Current revision as of 13:27, 24 January 2024

Contents

Deep Learning Workstations (DLWS)

We have shared workstations for projects that requires GPU and CPU power while retaining physical access to a computer. However, the local Deep Learning Workstations might not be the best solution for your project. Please see the High Performance Computing article for more information.

Most interesting are the four Dell Alienware computers from January 2018, here are their details and responsible staff for ongoing record keeping:

We devide the available machines into two categories, namly supported and stand-alone. supported means that the client is running UiO supported operating system, typically the latest LTS-version of Red Hat Enterprise Linux. The other category; stand-alone, is set up with 3rd party OS and custom packages, meaning that the researcher themselves maintains the client.

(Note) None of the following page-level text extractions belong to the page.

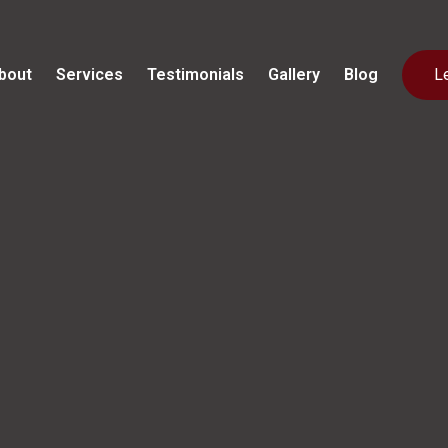
bout
Services
Testimonials
Gallery
Blog
L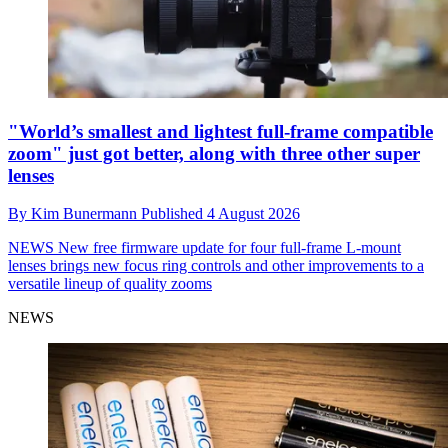
"World’s smallest and lightest full-frame compatible
zoom" just got better, along with three other super
lenses
By
Kim Bunermann
Published
4 August 2026
NEWS
New free firmware update for four full-frame L-mount
lenses brings new focus ring controls and other improvements to a
versatile lineup of quality zooms
NEWS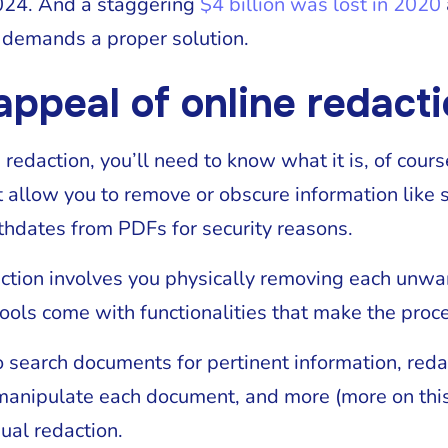
024. And a staggering
$4 billion was lost in 2020
at demands a proper solution.
appeal of online redacti
e redaction, you’ll need to know what it is, of cour
t allow you to remove or obscure information like 
thdates from PDFs for security reasons.
ction involves you physically removing each unwa
tools come with functionalities that make the proce
 search documents for pertinent information, red
anipulate each document, and more (more on this l
ual redaction.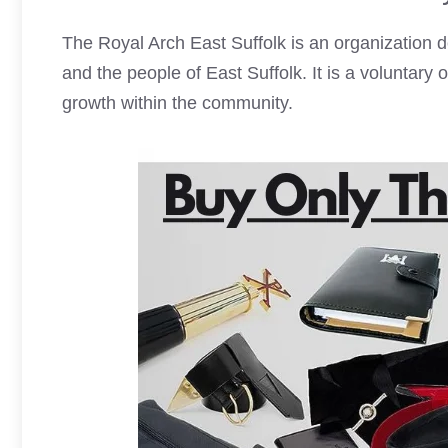
The Royal Arch East Suffolk is an organization 
and the people of East Suffolk. It is a voluntary
growth within the community.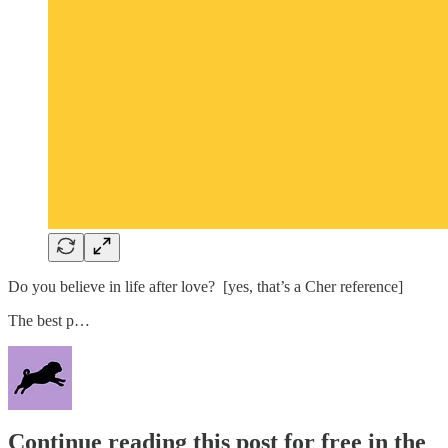
Do you believe in life after love? [yes, that’s a Cher reference]
The best p…
Continue reading this post for free in the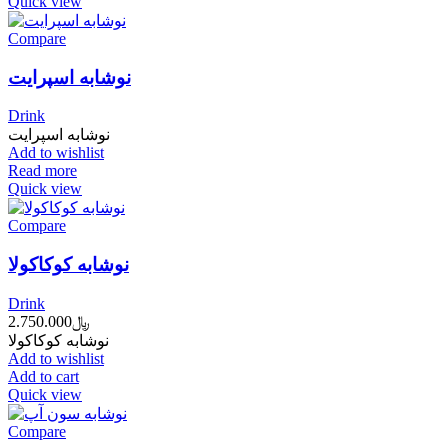
Quick view
Compare
نوشابه اسپرایت
Drink
نوشابه اسپرایت
Add to wishlist
Read more
Quick view
Compare
نوشابه کوکاکولا
Drink
2.750.000
﷼
نوشابه کوکاکولا
Add to wishlist
Add to cart
Quick view
Compare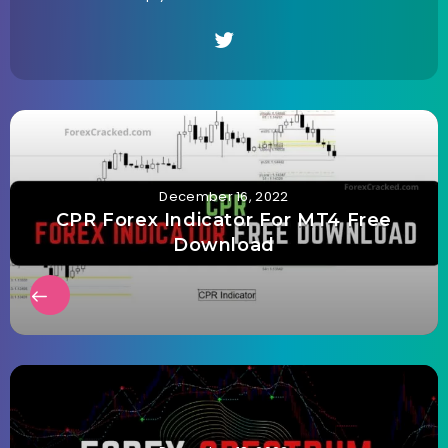
December 16, 2022
CPR Forex Indicator For MT4 Free
Download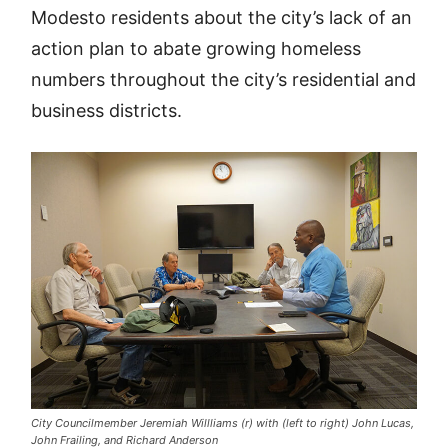
Modesto residents about the city’s lack of an
action plan to abate growing homeless
numbers throughout the city’s residential and
business districts.
City Councilmember Jeremiah Willliams (r) with (left to right) John Lucas,
John Frailing, and Richard Anderson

For master's projects we prefer the students use the supported category.

  • Alienware Aurora R7 - Intel i7 8700K (6-core), Nvidia RTX3090 (UiO: 113616). @vegardds/shared resource
    • hostname: dancer
    • URL:dancer.ifi.uio.no
    • Category: supported
    • WLAN: D8:9E:F3:7A:84:B7
    • ETH: 9C:30:5B:13:AF:33
  • Alienware Aurora R7 - Intel i7 8700K (6-core), 2x Nvidia RTX2080ti (UiO: 113615). @vegardds/shared resource
    • hostname: dasher
    • URL: dasher.ifi.uio.no
    • Category: supported
    • WLAN: D8:9E:F3:7A:7E:D1
    • ETH: 9C:30:5B:13:C5:69
  • Alienware Aurora R7 - Intel i7 8700K (6-core), Nvidia RTX3090 (UiO: 113617). @vegardds/shared resource
    • hostname: dunder
    • URL: dunder.ifi.uio.no
    • Category: supported.
    • WLAN: D8:9E:F3:7A:46:08
    • ETH: 9E:30:5B:13:C5:8B
  • Alienware Area 51 R3 - AMD Threadripper 1950x (16-core), 3x Nvidia GTX1080ti (UiO: 113614). @vegardds/shared resource
    • hostname: rudolph
    • URL: rudolph.ifi.uio.no
    • Category: supported
    • WLAN: 9C:30:5B:13:C5:71
    • ETH1: 30:9C:23:2A:EB:39
    • ETH2: 30:9C:23:2A:EB:38

We also have older workstations:

  • Deep Thinker (2016): (Fractal Design enclosure) Intel i7 6700K (4-core), Nvidia RTX2060. @yngveha
    • hostname: deepthinker
    • URL: N/A
    • Location: Master's lab
    • Category: stand-alone
  • Mac Pro (2010): Intel Xeon (8-core), 1x Nvidia GTX1060 (+ ATI 5770 1GB, not useful for DL)... Justas etc.
    • hostname: skrotten
    • URL: N/A'
    • Location: MoCap lab
    • Category: stand-alone

Getting access to the workstations

To get access to the workstations you either need to be a master student at ROBIN or have an advisor at ROBIN which can vouch for you.

To access the supported clients, all you need to do is to ssh into the machine with your UiO-credentials. See more Configure SSH.

Configure SSH

To make SSH slightly more pleasant to work with we can create a configuration file at ~/.ssh/config which can contain additional information about remote machines. The following is a possible configuration for the Rudolph workstation.

Host rudolph
    User <my-username>
    HostName rdlf.duckdns.org
    IdentityFile ~/.ssh/rudolph

This allows us to ssh using the command ssh rudolph without any other configuration.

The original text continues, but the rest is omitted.